Recent letters to these columns have both criticised and defended the feminist movement and the notion of women's liberation. Those women who have achieved high positions in business are attacked for neglecting their families while those who serve at home are maligned for burying their talents and being subservient to crass, unfeeling men.
This controversy is very unwelcome and damaging, because it pits two victimised groups against each other and weakens them both, when they should be united against the social forces that harm women and families as a whole.
When machines took the place of muscles, women became more desirable as employees since they were less organised and obstreperous than men, less mobile and less demanding than men and less willing to confront unjust bosses and unfair working conditions.
'Suffering in silence' was the ideal female trait sought after by capitalists.
Instead of serving her loved ones, a woman's energies could be directed towards the amassing of wealth for male bosses in huge corporations that dominated modern economies.
A few women, sacrificing feminine identity, could be given token jobs in upper management as sops to their ambition, but the top jobs and highest rewards still went to the male bosses.
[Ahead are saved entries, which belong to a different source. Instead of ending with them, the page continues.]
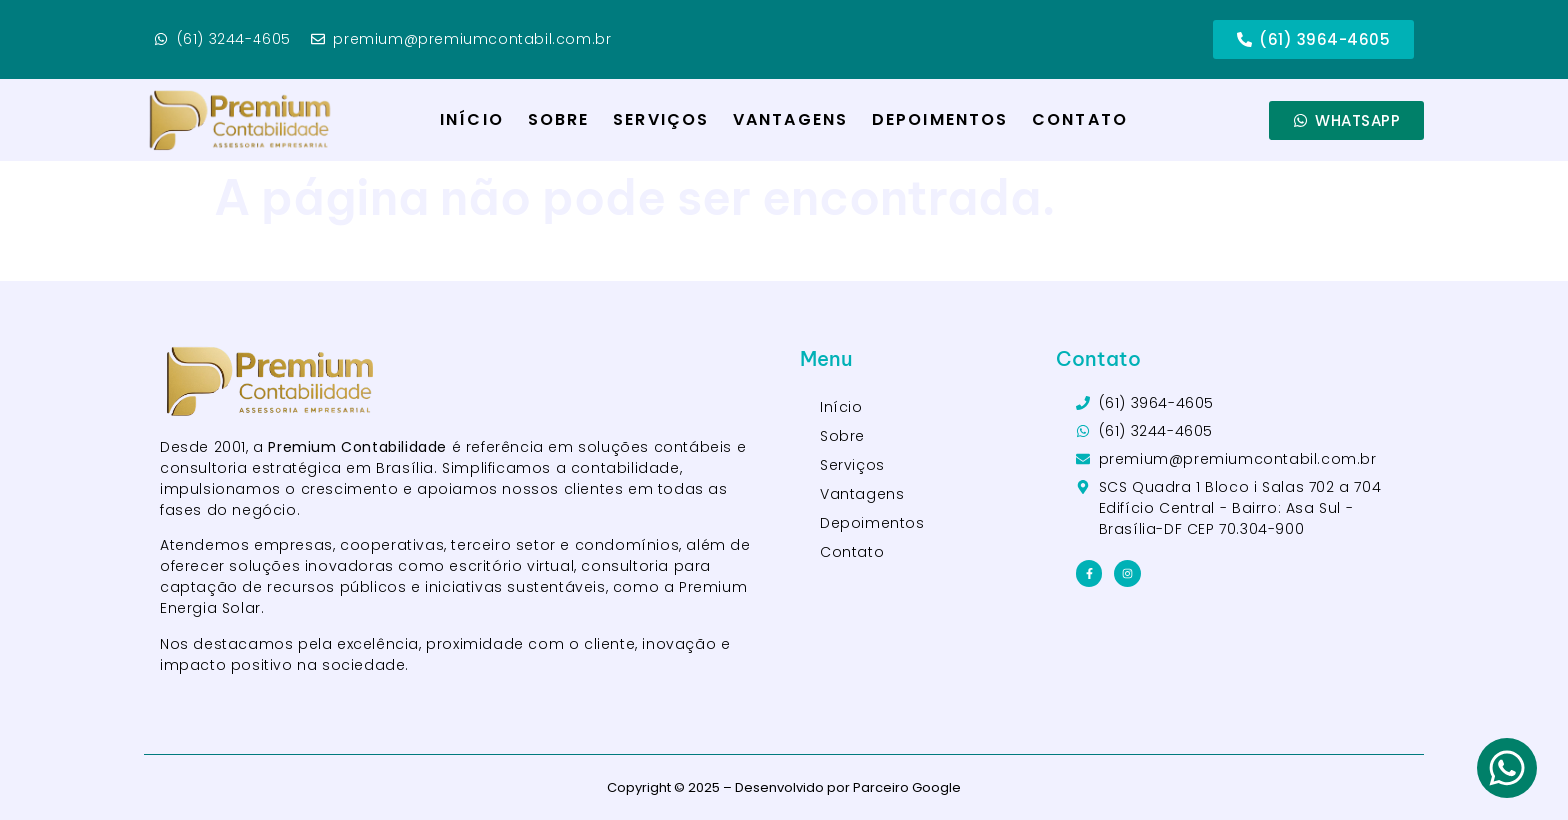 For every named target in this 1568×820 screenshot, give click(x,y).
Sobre (559, 119)
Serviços (661, 119)
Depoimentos (940, 119)
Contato (1080, 119)
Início (472, 119)
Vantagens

To the modern corporation, the family is merely the source of labour - a reproductive machine that provides movable bodies for work and disposes of them when they are worn out. Attempts to get corporations to provide long-term after-employment security and a decent old age is fought fiercely by chambers of commerce and other corporate entities.
Perceptive women will note how the most masculine of all social forces - the military machine - now invites women to take part in what is a repressive function. The armies of China, Indonesia, Burma (Myanmar), and most of Latin America are directed at maintaining oppressive status quos where women and their families are made tools of state aggrandisement.